I’m trying to make a triangle (isosceles triangle) to move around the screen and at the same time slightly rotate it when a user presses a directional key (like right or left).
I would like the nose (top point) of the triangle to lead the triangle at all times. (Like that old asteroids game).
My problem is with the maths behind this. At every X time interval, I want the triangle to move in ‘some direction’, I need help finding this direction (x and y increments/decrements).
I can find the center point (Centroid) of the triangle, and I have the top most x an y points, so I have a line vector to work with, but not a clue as to ‘how’ to work with it.
I think it has something to do with the old Sin and Cos methods and the amount (angle) that the triangle has been rotated, but I’m a bit rusty on that stuff.
Any help is greatly appreciated.
The arctangent (inverse tangent) of vy/vx, where vx and vy are the components of your (centroid->tip) vector, gives you the angle the vector is facing.
The classical arctangent gives you an angle normalized to -90° < r < +90° degrees, however, so you have to add or subtract 90 degrees from the result depending on the sign of the result and the sign of vx.
Luckily, your standard library should proive an atan2() function that takes vx and vy seperately as parameters, and returns you an angle between 0° and 360°, or -180° and +180° degrees. It will also deal with the special case where vx=0, which would result in a division by zero if you were not careful.

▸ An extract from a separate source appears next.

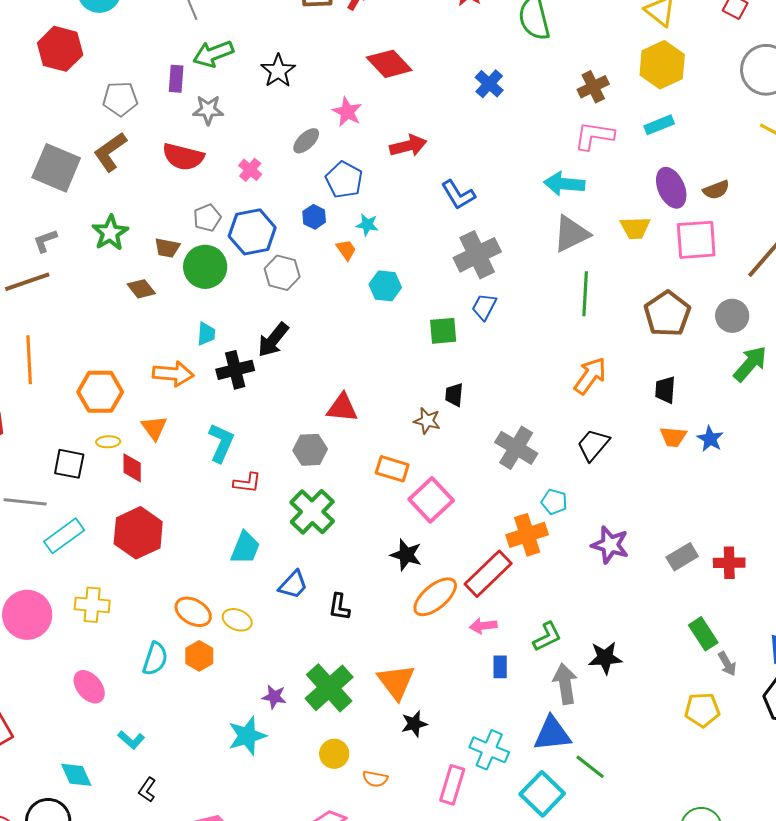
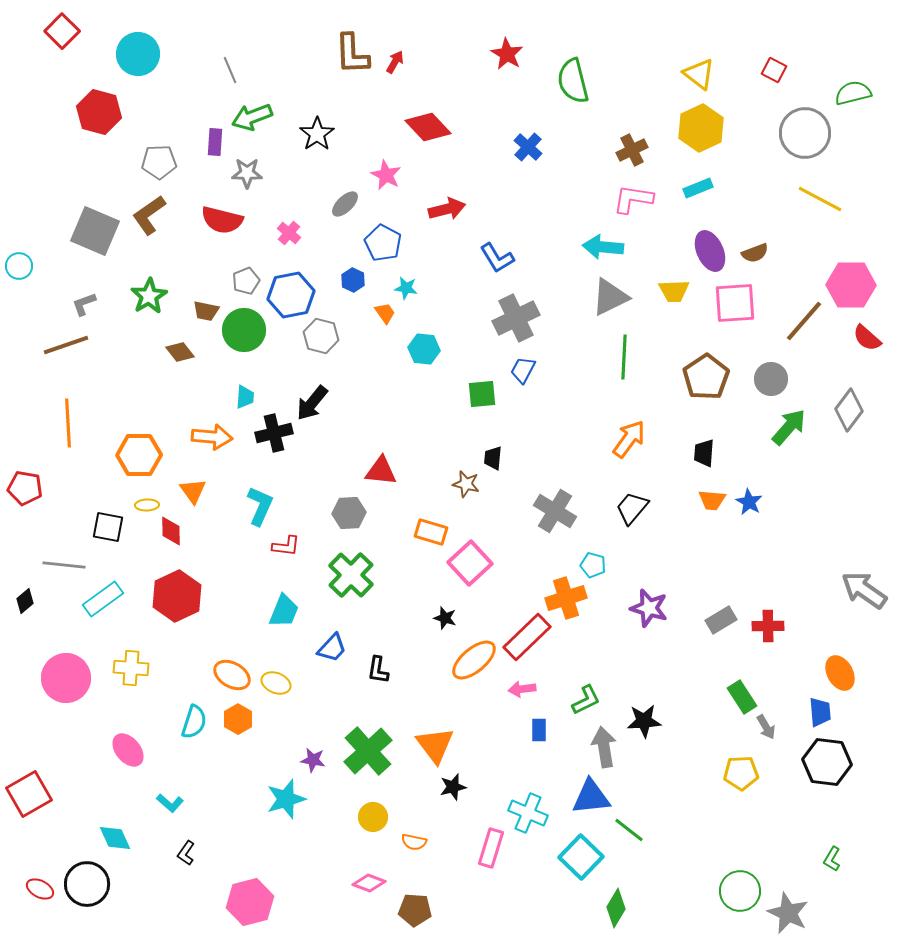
black star: (406, 555) -> (445, 618), size x0.7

See http://www.arctangent.net/atan.html or just search for ‘arctangent’.
Edit: I’ve used degrees in my post for clarity, but Java and many other languages/libraries work in radians where 180° = π.
You can also just add vx and vy to the triangle’s points to make it move in the ‘forward’ direction, but make sure that the vector is normalized (vx² + vy² = 1), else the speed will depend on your triangle’s size.